L’urlo del Gorilla di Avola si sente fin dal Giappone. Il nono oro dell’Italia alle Olimpiadi di Tokyo 2020, l’oro che vale il superamento delle 8 medaglie conquistate nell’edizione di Rio 2016, viene dal karate. Da quella disciplina che per la prima volta fa la propria apparizione ai giochi olimpici e in casa propria, nel Giappone dove questo sport è nato. E viene da Luigi Busà, 33 anni, capitano della nazionale italiana di karate, che trionfa nel kumite nella categoria -75kg.

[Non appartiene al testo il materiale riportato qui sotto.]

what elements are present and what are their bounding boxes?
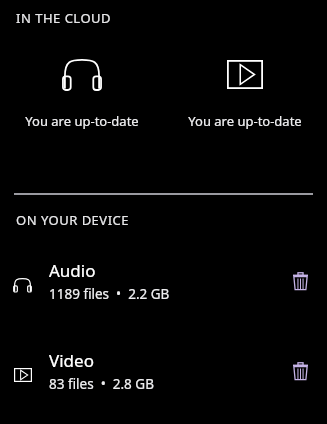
other: Video (14, 354, 40, 388)
staticText: You are up-to-date (25, 112, 139, 130)
staticText: You are up-to-date (188, 112, 302, 130)
staticText: 83 files • 2.8 GB (49, 375, 154, 393)
staticText: 1189 files • 2.2 GB (49, 285, 170, 303)
other: Audio (14, 264, 40, 298)
button[interactable]: Delete Video (285, 356, 315, 386)
staticText: ON YOUR DEVICE (16, 211, 130, 229)
staticText: Audio (49, 259, 96, 282)
staticText: IN THE CLOUD (16, 9, 112, 27)
staticText: Video (49, 349, 94, 372)
button[interactable]: Video (0, 349, 327, 393)
button[interactable]: Audio (0, 259, 327, 303)
button[interactable]: Audio up to date (0, 57, 163, 132)
button[interactable]: Video up to date (163, 57, 327, 132)
button[interactable]: Delete Audio (285, 266, 315, 296)
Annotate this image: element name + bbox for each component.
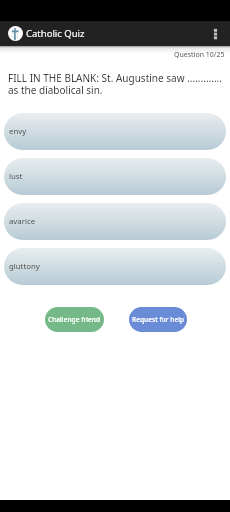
staticText: Request for help bbox=[132, 315, 185, 324]
staticText: Catholic Quiz bbox=[26, 27, 85, 40]
button[interactable]: More options bbox=[203, 21, 228, 46]
button[interactable]: envy bbox=[4, 113, 226, 150]
staticText: Challenge friend bbox=[48, 315, 101, 324]
staticText: gluttony bbox=[9, 261, 40, 272]
button[interactable]: gluttony bbox=[4, 248, 226, 285]
button[interactable]: Challenge friend bbox=[45, 307, 104, 332]
staticText: lust bbox=[9, 171, 23, 182]
button[interactable]: Request for help bbox=[129, 307, 187, 332]
staticText: Question 10/25 bbox=[174, 50, 225, 60]
button[interactable]: lust bbox=[4, 158, 226, 195]
staticText: envy bbox=[9, 126, 27, 137]
staticText: FILL IN THE BLANK: St. Augustine saw ...… bbox=[8, 71, 224, 97]
button[interactable]: avarice bbox=[4, 203, 226, 240]
staticText: avarice bbox=[9, 216, 36, 227]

L’oro arriva dopo una finale col fiato sospeso, perché a contendersi l’oro con il carabiniere siciliano è il rivale di sempre, l’azero Rafael Aghayev. L’inizio è in salita, i due si conoscono da sempre e si studiano, non concedono niente l’uno all’altro. Da metà in poi della finale Luigi comincia ad alzare il ritmo. Infila un pugno e fa 1-0. Da lì in poi chiude ogni spazio, per Aghayev non c’è nulla da fare: è vittoria di misura.

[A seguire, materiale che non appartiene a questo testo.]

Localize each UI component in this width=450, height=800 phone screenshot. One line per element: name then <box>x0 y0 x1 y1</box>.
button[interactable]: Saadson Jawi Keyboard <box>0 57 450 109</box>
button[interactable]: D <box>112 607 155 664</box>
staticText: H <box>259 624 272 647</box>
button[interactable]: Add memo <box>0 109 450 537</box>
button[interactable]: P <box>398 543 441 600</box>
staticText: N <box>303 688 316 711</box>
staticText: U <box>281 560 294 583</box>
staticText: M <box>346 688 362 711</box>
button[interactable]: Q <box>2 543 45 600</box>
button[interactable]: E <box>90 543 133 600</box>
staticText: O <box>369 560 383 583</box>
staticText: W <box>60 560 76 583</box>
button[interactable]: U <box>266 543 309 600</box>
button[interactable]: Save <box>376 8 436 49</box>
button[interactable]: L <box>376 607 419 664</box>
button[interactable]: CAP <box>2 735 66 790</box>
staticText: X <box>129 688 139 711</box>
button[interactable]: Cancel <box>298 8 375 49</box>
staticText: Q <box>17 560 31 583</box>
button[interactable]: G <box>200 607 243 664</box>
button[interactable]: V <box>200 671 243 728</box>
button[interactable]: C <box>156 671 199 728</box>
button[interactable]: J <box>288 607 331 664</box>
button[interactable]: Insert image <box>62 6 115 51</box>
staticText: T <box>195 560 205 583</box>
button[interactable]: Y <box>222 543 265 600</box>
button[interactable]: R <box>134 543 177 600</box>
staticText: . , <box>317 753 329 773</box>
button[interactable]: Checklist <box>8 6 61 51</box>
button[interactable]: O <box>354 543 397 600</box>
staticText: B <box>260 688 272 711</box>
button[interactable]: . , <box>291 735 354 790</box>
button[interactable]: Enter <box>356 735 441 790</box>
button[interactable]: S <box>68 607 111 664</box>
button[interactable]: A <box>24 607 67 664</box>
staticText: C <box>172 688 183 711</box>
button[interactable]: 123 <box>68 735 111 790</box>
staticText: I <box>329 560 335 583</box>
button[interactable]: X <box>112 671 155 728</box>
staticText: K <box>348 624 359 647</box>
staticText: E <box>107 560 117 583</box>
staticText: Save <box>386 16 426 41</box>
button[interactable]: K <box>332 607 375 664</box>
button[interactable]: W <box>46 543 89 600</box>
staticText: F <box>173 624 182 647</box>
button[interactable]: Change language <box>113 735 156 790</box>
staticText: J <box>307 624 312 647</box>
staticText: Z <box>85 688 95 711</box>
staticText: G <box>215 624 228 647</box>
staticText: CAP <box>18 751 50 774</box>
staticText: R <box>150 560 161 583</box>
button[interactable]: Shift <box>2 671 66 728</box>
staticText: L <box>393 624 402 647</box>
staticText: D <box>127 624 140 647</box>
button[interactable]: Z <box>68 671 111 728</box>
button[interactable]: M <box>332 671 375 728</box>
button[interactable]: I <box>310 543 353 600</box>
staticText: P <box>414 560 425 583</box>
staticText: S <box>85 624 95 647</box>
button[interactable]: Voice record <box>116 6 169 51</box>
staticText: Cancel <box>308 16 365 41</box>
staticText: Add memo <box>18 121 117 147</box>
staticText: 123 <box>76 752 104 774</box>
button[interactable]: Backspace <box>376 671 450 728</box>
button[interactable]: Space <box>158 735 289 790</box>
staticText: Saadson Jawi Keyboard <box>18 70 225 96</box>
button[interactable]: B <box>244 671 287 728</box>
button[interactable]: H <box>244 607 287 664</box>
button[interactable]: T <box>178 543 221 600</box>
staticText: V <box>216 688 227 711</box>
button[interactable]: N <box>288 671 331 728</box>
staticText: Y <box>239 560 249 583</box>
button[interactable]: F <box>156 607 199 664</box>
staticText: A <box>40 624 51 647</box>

Luigi ha coronato il sogno della sua vita, desiderato e inseguito da quando, bambino un po’ grassottello, sognava una medaglia a cinque cerchi seguendo gli allenamenti del proprio maestro, suo padre Sebastiano Busà. Emblema di costanza, determinazione, ma anche di lealtà, non si è mai dato per vinto. Ci ha sempre creduto, e dopo aver collezionato due titoli mondiali nel 2006 e nel 2012, e cinque europei, l’ultimo dei quali nel 2019 a Guadalajara, può aggiungere il titolo più bello di tutti, quello di campione olimpico.
Il percorso di Tokyo
La categoria di Luigi è la più attesa del torneo perché quella con gli atleti di più alto livello, nonché più titolati al mondo. È divisa in due pool da 5 atleti. Alle semifinali accedono i primi due classificati di ognuno dei gironi. Ogni atleta affronta i 4 avversari di pool in un sistema a punti: 2 per la vittoria dell’incontro, 1 per il pareggio e 0 per la sconfitta.

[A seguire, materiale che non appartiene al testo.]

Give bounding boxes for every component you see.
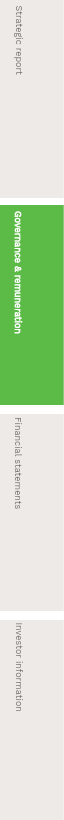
button[interactable]: Financial statements	[0, 414, 64, 611]
button[interactable]: Governance & remuneration	[0, 205, 64, 405]
button[interactable]: Strategic report	[0, 0, 64, 198]
staticText: Strategic report	[12, 6, 24, 76]
staticText: Investor information	[12, 622, 24, 712]
button[interactable]: Investor information	[0, 620, 64, 820]
staticText: Governance & remuneration	[12, 211, 23, 334]
staticText: Financial statements	[12, 417, 23, 510]
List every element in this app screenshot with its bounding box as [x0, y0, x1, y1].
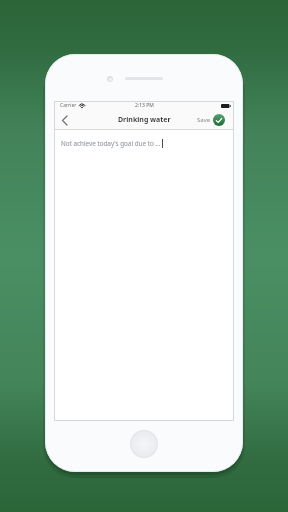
staticText: Carrier: [60, 102, 77, 109]
staticText: Save: [197, 116, 211, 124]
button[interactable]: Save: [197, 114, 225, 126]
staticText: Not achieve today's goal due to ...: [61, 139, 161, 148]
staticText: 2:13 PM: [135, 102, 154, 109]
button[interactable]: [58, 114, 70, 126]
button[interactable]: [130, 430, 158, 458]
button[interactable]: Not achieve today's goal due to ...: [54, 130, 234, 421]
staticText: Drinking water: [118, 115, 171, 125]
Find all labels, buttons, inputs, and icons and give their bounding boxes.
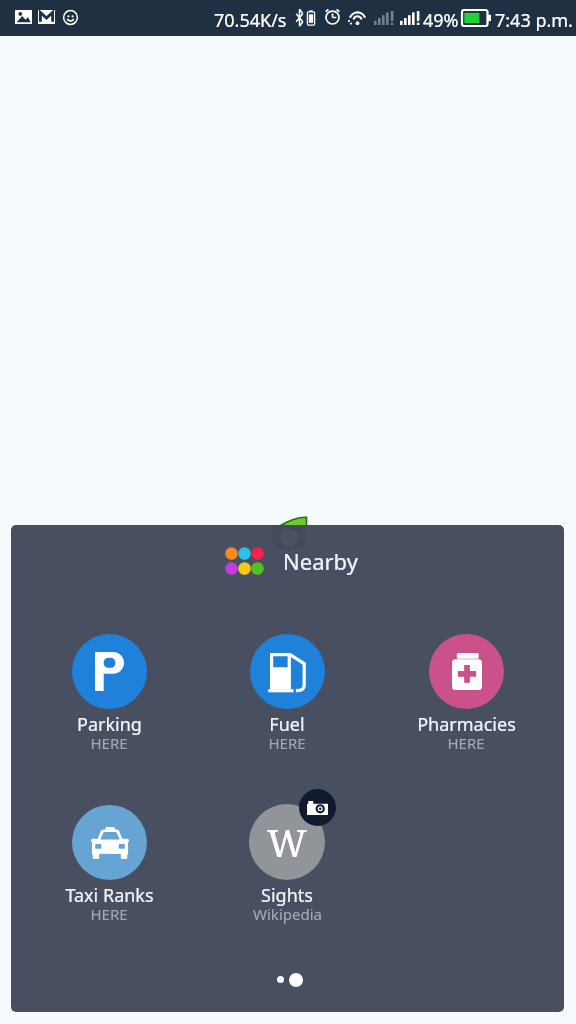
staticText: HERE bbox=[268, 733, 306, 753]
button[interactable]: Camera bbox=[299, 789, 336, 826]
button[interactable]: Page 2 bbox=[289, 973, 303, 987]
staticText: Pharmacies bbox=[417, 712, 516, 737]
button[interactable]: W bbox=[197, 804, 377, 928]
staticText: Parking bbox=[77, 712, 142, 737]
staticText: W bbox=[267, 816, 307, 868]
staticText: HERE bbox=[447, 733, 485, 753]
button[interactable]: Taxi Ranks bbox=[19, 804, 199, 928]
staticText: 49% bbox=[423, 8, 459, 33]
staticText: HERE bbox=[90, 904, 128, 924]
staticText: HERE bbox=[90, 733, 128, 753]
staticText: Wikipedia bbox=[253, 904, 322, 924]
staticText: Sights bbox=[261, 883, 313, 908]
button[interactable]: Parking bbox=[19, 633, 199, 757]
staticText: 7:43 p.m. bbox=[495, 8, 573, 33]
button[interactable]: Pharmacies bbox=[376, 633, 556, 757]
button[interactable]: Page 1 bbox=[277, 976, 284, 983]
staticText: Fuel bbox=[269, 712, 305, 737]
button[interactable]: Fuel bbox=[197, 633, 377, 757]
staticText: Taxi Ranks bbox=[65, 883, 154, 908]
staticText: Nearby bbox=[283, 546, 358, 576]
staticText: 70.54K/s bbox=[214, 8, 287, 33]
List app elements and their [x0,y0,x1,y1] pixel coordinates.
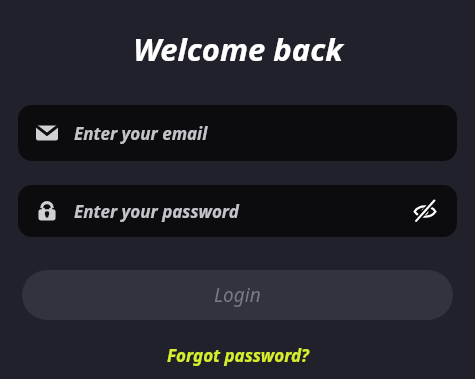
button[interactable]: Show password [407,193,443,229]
staticText: Login [214,282,261,308]
button[interactable]: Enter your email [18,105,457,161]
button[interactable]: Forgot password? [159,342,317,369]
staticText: Enter your email [74,122,208,145]
button[interactable]: Login [22,270,453,320]
staticText: Enter your password [74,200,407,223]
button[interactable]: Enter your password [18,185,457,237]
staticText: Welcome back [133,28,343,70]
staticText: Forgot password? [167,344,309,367]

Luigi viene sorteggiato nella pool B. Inizia vincendo il primo incontro con il 33enne australiano Yahiro Tsuneari per 5-0, quasi in scioltezza, e guadagna i primi due punti in classifica nel girone. Al secondo turno il carabiniere siciliano invece fatica e viene infatti sconfitto dal giovanissimo kazako Nurkanat Azhikanov, atleta di soli 20 anni e vera sorpresa di questa categoria nonostante il mancato approdo in semifinale. Nel terzo match il capitano della nazionale italiana trova il tedesco Noah Bitsch ed inizia la risalita. I due concludono col punteggio di 2-2 ma Busà ottiene comunque la vittoria per senshu, ovvero per aver messo a segno il primo punto dell’incontro. Sale a quota 4 in classifica. Arriva l’ultimo turno, dove se la deve vedere con il rivale di sempre Rafael Aghayev: l’azero è considerato, assieme a Busà, il più forte di sempre. Il 36enne dell’Azerbaijan ha 6 punti nel girone, avendo battuto tutti i precedenti avversari. A Luigi serve dunque una vittoria per passare in semifinale a pari merito. Anche un pareggio basta per accedere come secondo, ma Luigi non può perdere. In questo scontro tra leggende nessuno dei due si risparmia. I due, oltre che avversari, sono veri amici fuori dal tatami. Vorrebbero ciascuno che l’altro passasse in semifinale per ritrovarsi a battersi per l’oro in quella che sarebbe stata una finale storica, una battaglia fra le leggende non solo della -75kg ma di tutto il karate. Mille volte si sono incontrati in carriera senza mai poter prevedere un vincitore. Alla fine però è proprio il gorilla d’Avola ad avere la meglio con il punteggio di 3-1. Entrambi concludono il proprio girone da primi in classifica con 6 punti avendo vinto 3 incontri su 4 ciascuno. Arriva quindi la semifinale: Luigi Busà se la deve vedere con il fortissimo ucraino Stanislav Horuna, mentre Aghayev con l’ungherese Gabor Harspataki. L’azero vince per 7-0, e dimostra che a 36 anni, a chi lo dava per finito e non più il campione inarrivabile di un tempo, è ancora lì. Luigi batte Horuna per 3-0. È finale: Busà-Aghayev. Il resto è storia.